#### Task instructions:
In the material below, find each line with the word "made" and list it.

#### Data to examine:
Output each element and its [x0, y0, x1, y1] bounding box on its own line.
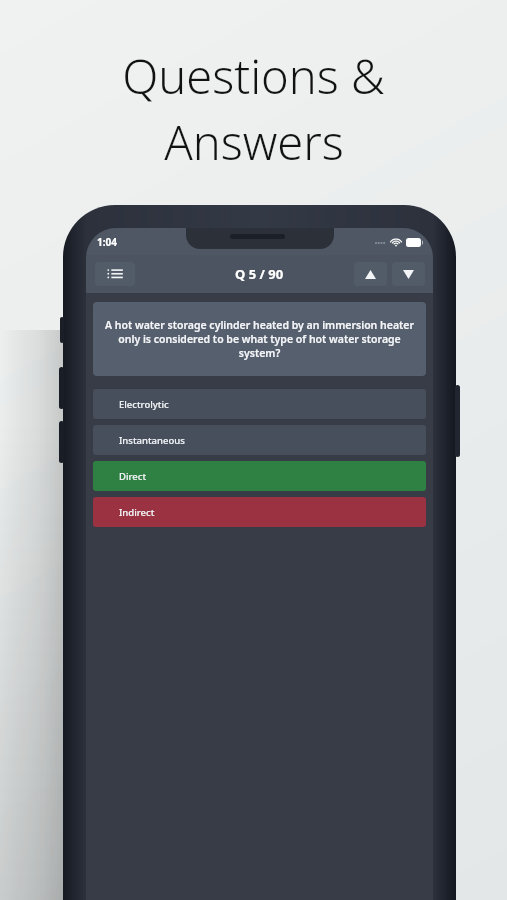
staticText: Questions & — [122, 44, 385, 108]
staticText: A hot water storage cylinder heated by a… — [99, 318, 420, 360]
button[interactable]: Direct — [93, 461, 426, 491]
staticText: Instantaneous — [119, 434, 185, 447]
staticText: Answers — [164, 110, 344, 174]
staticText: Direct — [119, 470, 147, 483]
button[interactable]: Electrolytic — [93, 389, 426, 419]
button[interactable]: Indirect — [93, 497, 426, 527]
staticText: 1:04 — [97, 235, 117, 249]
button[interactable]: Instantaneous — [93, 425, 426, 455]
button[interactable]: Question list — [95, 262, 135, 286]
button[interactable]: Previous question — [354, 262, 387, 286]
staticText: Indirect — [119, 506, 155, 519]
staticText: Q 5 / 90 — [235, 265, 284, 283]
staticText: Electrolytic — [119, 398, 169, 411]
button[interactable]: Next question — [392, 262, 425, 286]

==

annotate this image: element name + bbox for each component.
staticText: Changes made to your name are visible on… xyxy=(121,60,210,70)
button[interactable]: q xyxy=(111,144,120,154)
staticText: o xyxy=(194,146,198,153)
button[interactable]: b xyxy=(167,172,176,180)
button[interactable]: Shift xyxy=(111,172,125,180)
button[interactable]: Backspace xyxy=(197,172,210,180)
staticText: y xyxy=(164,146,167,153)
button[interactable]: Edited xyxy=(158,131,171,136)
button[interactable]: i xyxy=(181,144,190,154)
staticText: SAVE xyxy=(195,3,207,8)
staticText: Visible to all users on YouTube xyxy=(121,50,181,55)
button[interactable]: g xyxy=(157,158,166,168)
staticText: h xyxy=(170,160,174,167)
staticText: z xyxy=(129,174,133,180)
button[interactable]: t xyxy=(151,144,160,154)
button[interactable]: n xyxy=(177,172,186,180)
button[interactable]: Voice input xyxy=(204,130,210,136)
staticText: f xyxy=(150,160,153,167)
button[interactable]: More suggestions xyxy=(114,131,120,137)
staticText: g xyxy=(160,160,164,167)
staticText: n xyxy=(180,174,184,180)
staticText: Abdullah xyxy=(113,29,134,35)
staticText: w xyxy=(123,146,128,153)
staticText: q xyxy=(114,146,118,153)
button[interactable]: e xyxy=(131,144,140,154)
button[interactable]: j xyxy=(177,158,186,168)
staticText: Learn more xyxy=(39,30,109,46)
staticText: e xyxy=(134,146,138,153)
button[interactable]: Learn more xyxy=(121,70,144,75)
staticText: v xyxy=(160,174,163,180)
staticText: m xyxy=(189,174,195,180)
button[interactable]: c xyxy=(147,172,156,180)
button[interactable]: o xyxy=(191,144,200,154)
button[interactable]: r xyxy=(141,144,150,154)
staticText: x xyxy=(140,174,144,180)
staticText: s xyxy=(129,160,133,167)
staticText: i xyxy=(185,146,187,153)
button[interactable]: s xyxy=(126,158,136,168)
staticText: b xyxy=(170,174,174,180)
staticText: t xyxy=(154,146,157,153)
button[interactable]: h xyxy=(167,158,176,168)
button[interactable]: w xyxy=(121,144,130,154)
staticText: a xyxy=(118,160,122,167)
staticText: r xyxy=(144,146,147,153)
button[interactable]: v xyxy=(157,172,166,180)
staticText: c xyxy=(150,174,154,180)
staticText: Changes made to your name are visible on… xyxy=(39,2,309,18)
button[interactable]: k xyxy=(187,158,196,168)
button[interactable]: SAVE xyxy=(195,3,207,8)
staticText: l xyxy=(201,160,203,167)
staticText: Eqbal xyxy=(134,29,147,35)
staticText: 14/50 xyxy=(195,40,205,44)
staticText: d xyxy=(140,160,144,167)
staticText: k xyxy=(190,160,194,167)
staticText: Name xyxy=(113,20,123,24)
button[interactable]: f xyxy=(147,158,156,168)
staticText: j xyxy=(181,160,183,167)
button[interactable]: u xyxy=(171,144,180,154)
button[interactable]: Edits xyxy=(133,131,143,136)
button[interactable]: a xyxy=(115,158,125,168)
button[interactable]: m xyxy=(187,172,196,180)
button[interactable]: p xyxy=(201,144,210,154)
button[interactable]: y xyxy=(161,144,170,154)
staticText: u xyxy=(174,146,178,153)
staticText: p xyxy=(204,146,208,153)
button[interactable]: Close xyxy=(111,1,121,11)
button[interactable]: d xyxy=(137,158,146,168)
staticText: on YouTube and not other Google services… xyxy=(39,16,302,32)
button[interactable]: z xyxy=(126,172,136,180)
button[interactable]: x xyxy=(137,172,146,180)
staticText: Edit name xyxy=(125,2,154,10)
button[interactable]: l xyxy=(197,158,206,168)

#### Exercise response:
staticText: Changes made to your name are visible on… xyxy=(121,60,210,70)
staticText: Changes made to your name are visible on… xyxy=(39,2,309,18)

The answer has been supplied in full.